[BRIEF] Repeat the records below word for word, but start at the line that contains "vem sendo requisitada", stop after the last line, and include nothing else.

Page images and extracted text:
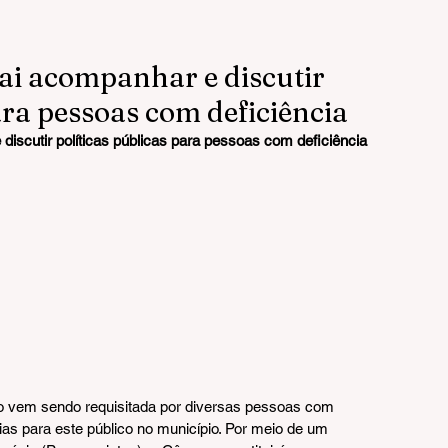
ai acompanhar e discutir
ara pessoas com deficiência
iscutir políticas públicas para pessoas com deficiência
vem sendo requisitada por diversas pessoas com 
rias para este público no município. Por meio de um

[SOLUTION]
vem sendo requisitada por diversas pessoas com 
rias para este público no município. Por meio de um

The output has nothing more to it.